Data extracts:
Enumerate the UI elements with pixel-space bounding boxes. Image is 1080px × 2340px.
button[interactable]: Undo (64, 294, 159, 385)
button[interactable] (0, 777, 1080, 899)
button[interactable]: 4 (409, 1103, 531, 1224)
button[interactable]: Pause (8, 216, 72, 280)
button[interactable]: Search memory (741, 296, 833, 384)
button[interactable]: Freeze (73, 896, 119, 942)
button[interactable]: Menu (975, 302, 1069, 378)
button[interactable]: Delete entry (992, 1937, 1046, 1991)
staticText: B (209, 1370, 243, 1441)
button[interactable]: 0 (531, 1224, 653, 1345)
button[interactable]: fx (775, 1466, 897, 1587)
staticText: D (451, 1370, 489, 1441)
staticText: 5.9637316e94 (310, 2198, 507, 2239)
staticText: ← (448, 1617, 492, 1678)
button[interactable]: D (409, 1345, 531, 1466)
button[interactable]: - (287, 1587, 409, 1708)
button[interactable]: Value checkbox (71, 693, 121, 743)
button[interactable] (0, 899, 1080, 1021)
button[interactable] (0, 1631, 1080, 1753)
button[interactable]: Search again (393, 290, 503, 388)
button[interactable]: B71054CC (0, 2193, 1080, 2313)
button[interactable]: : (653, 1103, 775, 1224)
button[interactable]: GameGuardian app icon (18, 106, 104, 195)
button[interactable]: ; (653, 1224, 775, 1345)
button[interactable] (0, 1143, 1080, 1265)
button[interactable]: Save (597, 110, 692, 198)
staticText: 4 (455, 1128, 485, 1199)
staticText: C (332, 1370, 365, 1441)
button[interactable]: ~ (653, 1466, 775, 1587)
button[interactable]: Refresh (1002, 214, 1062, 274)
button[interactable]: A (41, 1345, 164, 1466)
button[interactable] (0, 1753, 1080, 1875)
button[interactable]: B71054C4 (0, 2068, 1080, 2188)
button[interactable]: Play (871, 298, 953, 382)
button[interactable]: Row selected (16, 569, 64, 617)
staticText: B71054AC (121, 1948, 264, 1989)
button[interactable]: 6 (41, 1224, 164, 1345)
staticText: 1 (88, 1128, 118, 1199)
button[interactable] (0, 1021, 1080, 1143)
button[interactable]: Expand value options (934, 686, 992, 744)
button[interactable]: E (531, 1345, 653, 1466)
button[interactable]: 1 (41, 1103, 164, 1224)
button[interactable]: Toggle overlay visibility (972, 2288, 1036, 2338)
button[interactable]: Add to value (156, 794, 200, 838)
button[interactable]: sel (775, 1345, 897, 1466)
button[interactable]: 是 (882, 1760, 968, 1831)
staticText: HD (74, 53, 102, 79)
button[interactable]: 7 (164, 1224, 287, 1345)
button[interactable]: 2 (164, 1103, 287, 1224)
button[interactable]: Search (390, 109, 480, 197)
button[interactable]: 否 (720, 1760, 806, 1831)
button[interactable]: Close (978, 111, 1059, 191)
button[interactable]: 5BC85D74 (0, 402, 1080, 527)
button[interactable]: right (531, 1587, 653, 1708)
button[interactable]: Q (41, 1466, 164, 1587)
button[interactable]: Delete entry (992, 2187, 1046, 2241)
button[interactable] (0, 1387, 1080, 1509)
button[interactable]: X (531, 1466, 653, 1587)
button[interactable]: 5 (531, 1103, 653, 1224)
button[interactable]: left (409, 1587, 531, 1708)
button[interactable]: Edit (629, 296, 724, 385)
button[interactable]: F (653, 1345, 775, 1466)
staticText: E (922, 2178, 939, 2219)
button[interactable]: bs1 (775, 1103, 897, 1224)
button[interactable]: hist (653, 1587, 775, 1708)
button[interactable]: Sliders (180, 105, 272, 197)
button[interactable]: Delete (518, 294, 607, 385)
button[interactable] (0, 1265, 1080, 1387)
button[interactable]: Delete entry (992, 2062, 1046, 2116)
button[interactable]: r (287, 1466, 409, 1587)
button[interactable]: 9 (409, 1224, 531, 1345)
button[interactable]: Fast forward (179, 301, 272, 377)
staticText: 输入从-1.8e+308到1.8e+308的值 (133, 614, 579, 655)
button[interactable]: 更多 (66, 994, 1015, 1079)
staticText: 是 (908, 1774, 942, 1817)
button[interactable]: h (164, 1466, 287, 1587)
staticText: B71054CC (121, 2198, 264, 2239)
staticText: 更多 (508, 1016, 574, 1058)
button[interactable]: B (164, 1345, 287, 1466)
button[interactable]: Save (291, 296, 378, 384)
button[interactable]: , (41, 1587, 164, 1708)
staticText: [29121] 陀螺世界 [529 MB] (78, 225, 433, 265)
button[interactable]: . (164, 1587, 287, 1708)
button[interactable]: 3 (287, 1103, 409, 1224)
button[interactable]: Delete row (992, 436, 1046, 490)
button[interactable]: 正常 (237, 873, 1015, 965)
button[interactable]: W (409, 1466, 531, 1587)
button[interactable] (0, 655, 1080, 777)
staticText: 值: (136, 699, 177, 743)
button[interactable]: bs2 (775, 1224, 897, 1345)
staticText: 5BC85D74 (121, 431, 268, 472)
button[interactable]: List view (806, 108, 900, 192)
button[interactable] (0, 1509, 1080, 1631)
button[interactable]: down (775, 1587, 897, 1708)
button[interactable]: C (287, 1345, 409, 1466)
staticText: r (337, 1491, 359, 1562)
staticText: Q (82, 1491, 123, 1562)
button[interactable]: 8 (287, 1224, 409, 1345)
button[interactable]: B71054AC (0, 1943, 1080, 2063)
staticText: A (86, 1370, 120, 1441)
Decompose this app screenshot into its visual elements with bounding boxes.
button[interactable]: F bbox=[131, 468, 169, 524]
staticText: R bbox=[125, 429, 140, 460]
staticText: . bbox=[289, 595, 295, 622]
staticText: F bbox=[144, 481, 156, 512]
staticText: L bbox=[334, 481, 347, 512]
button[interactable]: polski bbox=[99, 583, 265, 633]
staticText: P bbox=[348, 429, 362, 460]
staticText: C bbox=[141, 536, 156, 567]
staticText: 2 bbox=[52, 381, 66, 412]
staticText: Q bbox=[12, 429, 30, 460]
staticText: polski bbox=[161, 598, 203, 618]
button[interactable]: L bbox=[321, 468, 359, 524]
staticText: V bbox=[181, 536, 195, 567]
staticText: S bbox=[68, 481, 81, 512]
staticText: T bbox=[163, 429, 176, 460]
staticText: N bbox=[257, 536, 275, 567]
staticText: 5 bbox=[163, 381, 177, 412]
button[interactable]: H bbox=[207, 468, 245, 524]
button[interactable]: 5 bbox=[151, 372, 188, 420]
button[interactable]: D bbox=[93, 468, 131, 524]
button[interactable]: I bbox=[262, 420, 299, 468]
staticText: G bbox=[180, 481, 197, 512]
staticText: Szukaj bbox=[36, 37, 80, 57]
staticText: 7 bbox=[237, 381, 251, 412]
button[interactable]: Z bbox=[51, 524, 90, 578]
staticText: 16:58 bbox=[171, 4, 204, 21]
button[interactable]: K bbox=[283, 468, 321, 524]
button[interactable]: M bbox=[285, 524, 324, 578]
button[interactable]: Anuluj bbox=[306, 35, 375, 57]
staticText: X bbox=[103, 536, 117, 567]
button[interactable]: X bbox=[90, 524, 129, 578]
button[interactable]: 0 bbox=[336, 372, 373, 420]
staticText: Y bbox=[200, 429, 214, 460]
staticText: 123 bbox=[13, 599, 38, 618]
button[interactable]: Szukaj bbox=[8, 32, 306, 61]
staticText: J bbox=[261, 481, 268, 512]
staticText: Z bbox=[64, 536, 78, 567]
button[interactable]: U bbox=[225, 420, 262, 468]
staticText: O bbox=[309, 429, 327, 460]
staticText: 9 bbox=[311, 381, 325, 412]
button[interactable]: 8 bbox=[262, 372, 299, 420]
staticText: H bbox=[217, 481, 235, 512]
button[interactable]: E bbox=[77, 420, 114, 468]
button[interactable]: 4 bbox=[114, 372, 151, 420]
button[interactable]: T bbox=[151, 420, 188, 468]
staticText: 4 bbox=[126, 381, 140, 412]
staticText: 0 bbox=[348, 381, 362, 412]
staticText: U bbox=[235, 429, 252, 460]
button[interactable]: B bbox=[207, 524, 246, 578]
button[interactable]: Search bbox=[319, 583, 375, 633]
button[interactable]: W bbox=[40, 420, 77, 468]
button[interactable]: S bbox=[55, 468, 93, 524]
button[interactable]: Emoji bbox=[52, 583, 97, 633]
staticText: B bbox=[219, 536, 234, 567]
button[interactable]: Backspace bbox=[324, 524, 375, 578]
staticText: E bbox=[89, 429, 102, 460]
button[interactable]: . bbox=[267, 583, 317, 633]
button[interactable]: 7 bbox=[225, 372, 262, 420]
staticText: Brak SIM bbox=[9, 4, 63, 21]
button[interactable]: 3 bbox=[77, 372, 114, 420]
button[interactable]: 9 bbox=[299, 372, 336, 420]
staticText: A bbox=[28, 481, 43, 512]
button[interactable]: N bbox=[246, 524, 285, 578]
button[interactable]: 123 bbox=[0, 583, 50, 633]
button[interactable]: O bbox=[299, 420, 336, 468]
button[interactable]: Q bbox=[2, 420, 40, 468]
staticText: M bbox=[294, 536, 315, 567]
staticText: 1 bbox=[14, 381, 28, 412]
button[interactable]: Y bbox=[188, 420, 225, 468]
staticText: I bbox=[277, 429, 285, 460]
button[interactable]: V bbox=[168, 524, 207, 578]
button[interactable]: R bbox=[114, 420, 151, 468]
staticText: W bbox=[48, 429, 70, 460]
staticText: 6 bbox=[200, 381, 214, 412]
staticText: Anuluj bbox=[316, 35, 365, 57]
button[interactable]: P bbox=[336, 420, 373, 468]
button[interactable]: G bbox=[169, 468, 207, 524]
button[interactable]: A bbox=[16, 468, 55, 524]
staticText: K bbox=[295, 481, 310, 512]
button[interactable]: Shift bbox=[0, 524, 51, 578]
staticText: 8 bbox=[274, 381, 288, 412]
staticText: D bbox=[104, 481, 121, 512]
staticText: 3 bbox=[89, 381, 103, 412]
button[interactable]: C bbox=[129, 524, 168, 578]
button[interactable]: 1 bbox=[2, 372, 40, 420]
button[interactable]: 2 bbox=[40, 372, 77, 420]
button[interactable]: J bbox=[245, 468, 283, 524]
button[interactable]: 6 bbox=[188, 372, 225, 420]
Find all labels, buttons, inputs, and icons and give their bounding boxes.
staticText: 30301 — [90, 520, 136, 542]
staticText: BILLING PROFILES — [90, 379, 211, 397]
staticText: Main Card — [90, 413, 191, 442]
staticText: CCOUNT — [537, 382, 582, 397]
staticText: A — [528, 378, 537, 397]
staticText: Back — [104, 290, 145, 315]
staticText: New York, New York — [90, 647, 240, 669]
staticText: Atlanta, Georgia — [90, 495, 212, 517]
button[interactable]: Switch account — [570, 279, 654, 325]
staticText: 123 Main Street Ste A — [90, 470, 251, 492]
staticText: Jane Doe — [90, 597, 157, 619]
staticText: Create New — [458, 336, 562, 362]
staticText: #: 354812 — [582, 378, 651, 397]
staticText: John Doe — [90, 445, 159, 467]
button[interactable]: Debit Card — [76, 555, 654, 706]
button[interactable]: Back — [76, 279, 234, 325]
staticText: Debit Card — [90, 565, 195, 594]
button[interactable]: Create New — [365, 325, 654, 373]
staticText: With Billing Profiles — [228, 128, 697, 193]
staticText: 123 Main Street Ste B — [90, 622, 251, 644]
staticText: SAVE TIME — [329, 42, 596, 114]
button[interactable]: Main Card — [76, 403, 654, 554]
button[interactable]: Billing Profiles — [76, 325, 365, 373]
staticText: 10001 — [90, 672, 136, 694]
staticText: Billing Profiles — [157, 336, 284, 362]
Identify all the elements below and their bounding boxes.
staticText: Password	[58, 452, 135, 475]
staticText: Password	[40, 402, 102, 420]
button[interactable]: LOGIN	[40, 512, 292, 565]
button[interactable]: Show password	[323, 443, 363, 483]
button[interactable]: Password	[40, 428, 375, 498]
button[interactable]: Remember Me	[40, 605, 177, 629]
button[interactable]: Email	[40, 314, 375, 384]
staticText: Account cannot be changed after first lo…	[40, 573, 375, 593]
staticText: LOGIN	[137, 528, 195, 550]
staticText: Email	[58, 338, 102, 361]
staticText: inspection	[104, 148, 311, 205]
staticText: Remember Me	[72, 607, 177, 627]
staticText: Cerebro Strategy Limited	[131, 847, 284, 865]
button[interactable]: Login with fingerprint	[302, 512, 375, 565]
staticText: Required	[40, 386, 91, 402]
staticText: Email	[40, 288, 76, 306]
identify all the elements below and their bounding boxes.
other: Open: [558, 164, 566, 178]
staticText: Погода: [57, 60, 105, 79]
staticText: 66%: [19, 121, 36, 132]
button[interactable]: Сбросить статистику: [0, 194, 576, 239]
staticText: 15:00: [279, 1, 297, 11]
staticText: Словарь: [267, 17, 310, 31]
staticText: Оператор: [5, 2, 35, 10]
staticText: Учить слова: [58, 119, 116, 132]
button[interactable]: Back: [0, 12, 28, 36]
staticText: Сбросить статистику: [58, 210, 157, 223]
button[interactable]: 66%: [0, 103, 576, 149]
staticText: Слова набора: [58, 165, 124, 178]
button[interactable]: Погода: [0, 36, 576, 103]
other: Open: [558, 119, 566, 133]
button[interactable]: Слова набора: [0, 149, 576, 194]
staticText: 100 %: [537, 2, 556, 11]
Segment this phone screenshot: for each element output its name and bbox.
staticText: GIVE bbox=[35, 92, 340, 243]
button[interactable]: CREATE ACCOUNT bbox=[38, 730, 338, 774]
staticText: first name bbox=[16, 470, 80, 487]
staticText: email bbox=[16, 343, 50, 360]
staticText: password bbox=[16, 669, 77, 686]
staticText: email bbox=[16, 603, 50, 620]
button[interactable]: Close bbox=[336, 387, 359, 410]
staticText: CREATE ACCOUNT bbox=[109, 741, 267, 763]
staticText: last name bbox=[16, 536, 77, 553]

To do: Tell me how many lines of the records include the word "Debit", replying with the number alone.

Final answer: 2